When she came in last week, she tested negative, but was found positive when we wiped her again on Monday.

Coronavirus particles seem to challenge us, dancing happily in every corner of this place. You develop relationships with such patients. “I’m darling again,” she joked.

I had to check the ‘do not resuscitate’ box on her form, unthinkable a few weeks ago. I told her husband what I had done and he was incredibly understanding.

When she was feeling well, she sat on and around the ward on her Zimmer frame with a glimpse in her eyes.

“You’re a handsome doctor, why aren’t you married?” she teased sometimes. And when her sons were visiting, she reminded them of my unmarried status to embarrass them and me.

Now that I’m holding the phone as I prepare to tell her husband she’s gone, I have to calm myself down.

Truly salt people, they made so much longer together. If he answers, it takes all the strength in the world not to cry.

By the end of the conversation, my voice is waving a little. “It’s okay,” he says comfortingly.

“Thank you for taking good care of her.”

But we didn’t do that. She caught it here. We let her down. When I leave, I have an overwhelming urge to hear a human voice.

I call my mom and try to cover everything with sugar. There is no point in giving her unnecessary fear. I know she’s so worried about me.

FRIDAY: “How did this happen? You killed my father! ‘

The government announced mass testing last night – I’ll believe it when I see it. The absurd guidelines for being tested as a physician have not changed.

It’s shocking how many colleagues – myself included – can’t smell one of the alleged Covid-19 symptoms.

A young doctor tells me that she moved out of her childhood home for fear of infecting her elderly parents. This morning, three patients who have been here for more than three weeks will be discharged.

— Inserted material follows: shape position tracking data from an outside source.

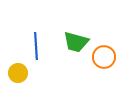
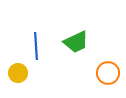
green trapezoid: rotated 40 degrees counterclockwise
orange circle: moved 4 px right, 16 px down
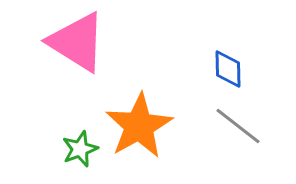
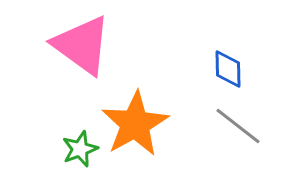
pink triangle: moved 5 px right, 3 px down; rotated 4 degrees clockwise
orange star: moved 4 px left, 2 px up
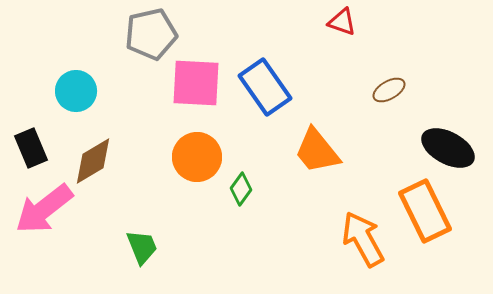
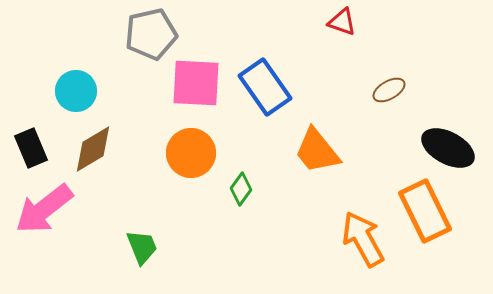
orange circle: moved 6 px left, 4 px up
brown diamond: moved 12 px up
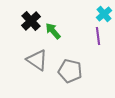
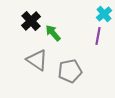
green arrow: moved 2 px down
purple line: rotated 18 degrees clockwise
gray pentagon: rotated 25 degrees counterclockwise
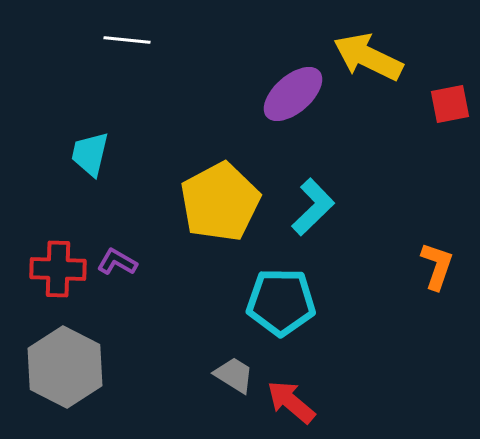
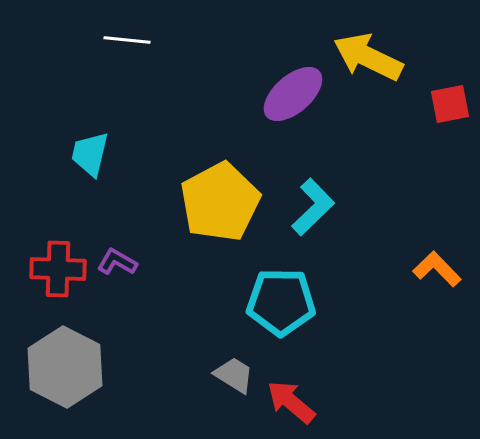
orange L-shape: moved 3 px down; rotated 63 degrees counterclockwise
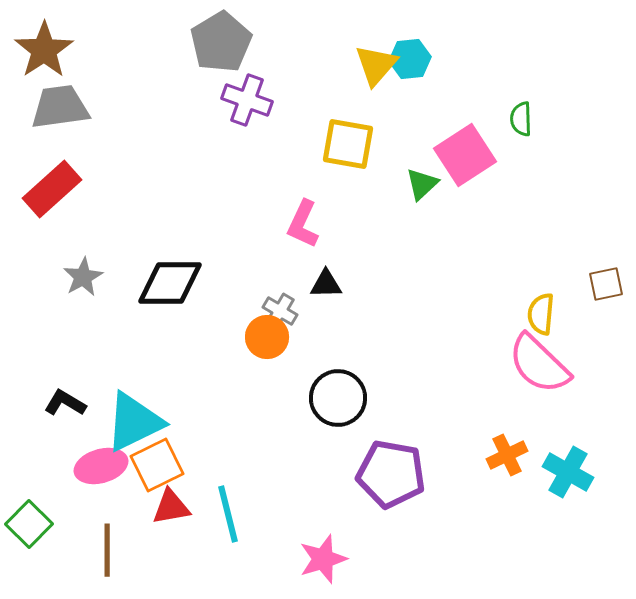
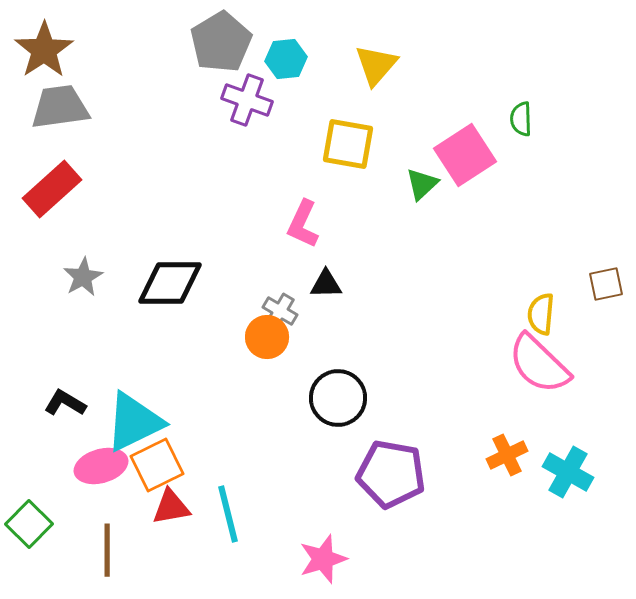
cyan hexagon: moved 124 px left
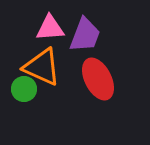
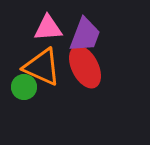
pink triangle: moved 2 px left
red ellipse: moved 13 px left, 12 px up
green circle: moved 2 px up
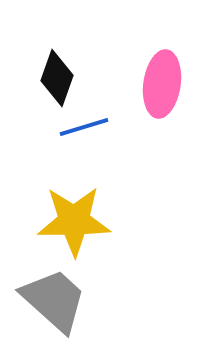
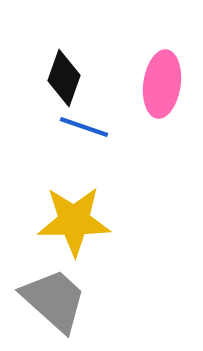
black diamond: moved 7 px right
blue line: rotated 36 degrees clockwise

Sometimes fighting this virus felt like playing a rigged Whac-A-Mole arcade game, so this feels like a huge accomplishment.

By early afternoon, an alarm will sound in each department to warn us that the oxygen supply is low. If we run out, it will be disastrous.

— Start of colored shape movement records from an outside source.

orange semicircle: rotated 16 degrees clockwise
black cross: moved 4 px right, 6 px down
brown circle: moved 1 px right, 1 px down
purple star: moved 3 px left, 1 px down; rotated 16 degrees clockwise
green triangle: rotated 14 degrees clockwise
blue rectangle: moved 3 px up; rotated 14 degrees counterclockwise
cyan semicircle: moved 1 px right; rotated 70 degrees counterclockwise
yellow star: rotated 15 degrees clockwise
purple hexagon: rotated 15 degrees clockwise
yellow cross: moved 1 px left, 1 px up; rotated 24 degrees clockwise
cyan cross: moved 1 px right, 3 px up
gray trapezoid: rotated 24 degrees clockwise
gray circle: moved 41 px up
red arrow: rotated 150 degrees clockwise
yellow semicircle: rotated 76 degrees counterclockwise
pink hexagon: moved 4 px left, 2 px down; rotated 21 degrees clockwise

There is a shortage of space in the morgue – bodies are kept in side chambers. In the middle of the afternoon, a man in his early 80s does not respond.

I had changed its red shape, like so many others, to “Do not resuscitate” when it tested positive for coronavirus, after being admitted for something else.

His daughter screams at me on the phone. “How did this happen? How? Tell me how! He got out of it last week and now you killed him! ‘

It’s a grief response, but it’s still intolerable. She has every right to be in shock – this morning she was told her father was fine.

Now he’s dead. Did I kill him as a doctor with minor symptoms? Another employee?

God knows, there are plenty of us with symptoms that have to work through this. There is no soul to be seen on the Tube house, only old advertisements for holidays, plays and concerts.